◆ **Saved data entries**
^^^^

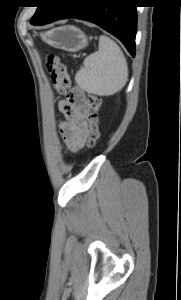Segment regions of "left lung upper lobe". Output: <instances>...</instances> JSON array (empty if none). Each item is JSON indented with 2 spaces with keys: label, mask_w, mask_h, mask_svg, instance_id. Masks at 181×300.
<instances>
[{
  "label": "left lung upper lobe",
  "mask_w": 181,
  "mask_h": 300,
  "mask_svg": "<svg viewBox=\"0 0 181 300\" xmlns=\"http://www.w3.org/2000/svg\"><path fill=\"white\" fill-rule=\"evenodd\" d=\"M34 2L39 4V7H37L36 13L31 18L30 22L33 25H39L51 12L56 3V0H37Z\"/></svg>",
  "instance_id": "left-lung-upper-lobe-1"
}]
</instances>
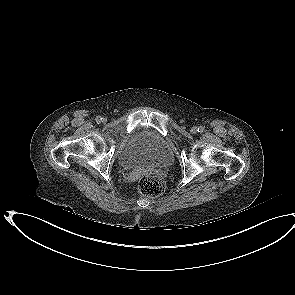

^^^^

◆ **TASK DETAILS**
All pictures are to be dropped, and the records above returned exactly.

◆ **ANSWER**
Segment regions of "left lung upper lobe". Output: <instances>...</instances> JSON array (empty if none). Each item is JSON indented with 2 spaces with keys: label, mask_w, mask_h, mask_svg, instance_id. Masks at 181×300.
<instances>
[{
  "label": "left lung upper lobe",
  "mask_w": 181,
  "mask_h": 300,
  "mask_svg": "<svg viewBox=\"0 0 181 300\" xmlns=\"http://www.w3.org/2000/svg\"><path fill=\"white\" fill-rule=\"evenodd\" d=\"M34 2L39 4V7H37L36 13L31 18L30 22L33 25H39L51 12L56 3V0H37Z\"/></svg>",
  "instance_id": "left-lung-upper-lobe-1"
}]
</instances>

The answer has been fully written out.